7. SPLENDOR PATERNAE GLORIAE
Hymne de Laudes, le lundi.

Saint Ambroise, évêque de Milan, mort en 397, est réputé pour avoir introduit en Occident la coutume orientale de chanter des hymnes. Ces compositions sont tout à fait originales par rapport aux autres compositions grégoriennes. Ce sont des poèmes métriques, groupés en strophes qui toutes reprennent la même mélodie. Saint Augustin, évêque d'Hippone (Bône), mort en 430, qui connaissait Saint Ambroise, s'intéressait lui aussi à la musique. Il raconte dans ses Confessions les circonstances dans lesquelles furent introduites les hymnes dans la liturgie de Milan: «Justine, la mère du jeune empereur Valentinien, séduite par les Ariens, persécutait à propos de leur hérésie votre (il s'adresse à Dieu) Ambroise. La foule des pieux fidèles passait les nuits dans l’Église, prête à mourir avec son évêque (...). C'est alors que pour empêcher le peuple de se démoraliser à force d'ennui et d'inquiétude, on décida de lui faire chanter des hymnes et des psaumes comme cela se fait en Orient. Cette innovation s'est conservée depuis lors jusqu'à ce jour, et elle a été imitée aussi dans le reste de l'univers par un grand nombre de vos communautés de fidèles» (L. IX, ch. VI, trad. P. de Labriolle).

Le texte de cette hymne est attribué à Saint Ambroise lui-même, mais les hymnes comportent plusieurs versions musicales. Nous avons choisi celle de l'hymnaire ambrosien, plus ornée que d'autres (Ed. B. Stäblein).



8. JUBE DOMINE NOS TIBI LAUDES CANERE
Leçon polyphonique pour la nuit de Noël. Isaïe, XL.

Les lecteurs commencent par demander la bénédiction, afin de «chanter les louanges et les saintes leçons». Les leçons à trois voix sont davantage rapportées par des manuscrits relativement tardifs, et concernent surtout les leçons de la messe, telles les Généalogies. Elles sont composées selon la même forme que les leçons monodiques et à deux voix: formules d'intonation, de cadences intermédiaires et finales, et récitations parallèles. Mais il arrive que les conquêtes harmoniques révèlent comme ici les nouvelles possibilités des époques où elles furent notées. Cette leçon était chantée au XVe siècle à la cathédrale de Zagreb, où elle était appelée «Jubilamen». La première leçon devait être chantée par le sous-chantre et les enfants, la deuxième par les prébendiers, la troisième par les chanoines.

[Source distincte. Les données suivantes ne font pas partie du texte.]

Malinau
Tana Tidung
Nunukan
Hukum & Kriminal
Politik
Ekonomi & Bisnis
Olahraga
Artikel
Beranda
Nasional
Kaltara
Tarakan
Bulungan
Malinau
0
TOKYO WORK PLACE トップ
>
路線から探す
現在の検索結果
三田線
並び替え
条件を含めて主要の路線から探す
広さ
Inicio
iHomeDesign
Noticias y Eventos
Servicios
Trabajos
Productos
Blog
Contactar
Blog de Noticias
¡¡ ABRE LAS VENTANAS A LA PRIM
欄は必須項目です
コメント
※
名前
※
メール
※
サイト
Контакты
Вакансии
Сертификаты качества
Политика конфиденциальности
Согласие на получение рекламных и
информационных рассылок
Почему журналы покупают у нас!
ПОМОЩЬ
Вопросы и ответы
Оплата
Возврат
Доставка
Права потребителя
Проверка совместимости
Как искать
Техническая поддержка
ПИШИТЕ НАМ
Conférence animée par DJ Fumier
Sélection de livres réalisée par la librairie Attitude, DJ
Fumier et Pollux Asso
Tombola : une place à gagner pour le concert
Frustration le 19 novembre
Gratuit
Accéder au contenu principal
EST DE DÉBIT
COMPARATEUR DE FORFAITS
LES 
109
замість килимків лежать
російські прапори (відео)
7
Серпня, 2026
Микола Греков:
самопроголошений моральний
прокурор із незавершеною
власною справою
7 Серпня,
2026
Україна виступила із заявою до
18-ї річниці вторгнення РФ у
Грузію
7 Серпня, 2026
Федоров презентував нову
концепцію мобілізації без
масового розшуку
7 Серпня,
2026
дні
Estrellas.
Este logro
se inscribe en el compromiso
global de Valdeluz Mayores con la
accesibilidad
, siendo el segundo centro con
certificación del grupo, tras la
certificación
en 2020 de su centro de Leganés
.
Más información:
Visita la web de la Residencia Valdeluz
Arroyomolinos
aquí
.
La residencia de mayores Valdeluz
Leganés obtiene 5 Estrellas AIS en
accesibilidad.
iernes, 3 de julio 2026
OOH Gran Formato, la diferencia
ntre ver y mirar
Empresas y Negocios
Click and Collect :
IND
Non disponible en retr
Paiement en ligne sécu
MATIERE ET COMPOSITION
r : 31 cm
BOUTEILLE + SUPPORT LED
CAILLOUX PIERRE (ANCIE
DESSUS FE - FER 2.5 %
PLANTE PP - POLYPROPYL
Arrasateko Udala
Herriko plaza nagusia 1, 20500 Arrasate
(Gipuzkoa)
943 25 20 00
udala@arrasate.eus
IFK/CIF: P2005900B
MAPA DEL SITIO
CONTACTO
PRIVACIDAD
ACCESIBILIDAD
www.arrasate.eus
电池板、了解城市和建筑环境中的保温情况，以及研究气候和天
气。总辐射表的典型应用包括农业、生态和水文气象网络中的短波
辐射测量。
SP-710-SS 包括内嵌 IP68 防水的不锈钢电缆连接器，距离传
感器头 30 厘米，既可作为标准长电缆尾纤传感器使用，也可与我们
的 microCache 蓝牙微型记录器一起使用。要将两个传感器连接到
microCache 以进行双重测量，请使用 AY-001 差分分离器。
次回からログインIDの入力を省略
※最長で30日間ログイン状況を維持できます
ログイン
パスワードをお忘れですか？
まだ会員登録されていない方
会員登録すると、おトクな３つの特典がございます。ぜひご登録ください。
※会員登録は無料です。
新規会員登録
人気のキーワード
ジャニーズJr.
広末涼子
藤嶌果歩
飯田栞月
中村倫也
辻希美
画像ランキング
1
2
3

Celle-ci était donc chantée par les enfants et leur maître, aux Matines de Noël (Ed. Th. Göllner).


Marie-Noël Colette.
Paris, 1982.


N.B. Sauf indications contraires, les leçons mélodiques et rythmiques ont été prises d'après les manuscrits de Laon et de Saint-Gall, et d'après leurs transcriptions dans :

• Le Graduel Neumé, par Dom E. Cardine, Solesmes, 1966,
• Le Graduel triplex, par M.-Cl. Billecocq et Dom R. Fischer, Solesmes, 1979,
• et Les Offertoires neumés, par Dom R. Fischer, Solesmes, 1978.

On a assorti des signes G et L les mélodies dont la restitution rythmique est fondée sur les indications des manuscrits de Saint-Gall ou de Laon (édités dans la Paléographie Musicale et dans les ouvrages cités ci-dessus).

Les autres mélodies, surtout non grégoriennes, ont été rythmées par nos soins. Voir le commentaire.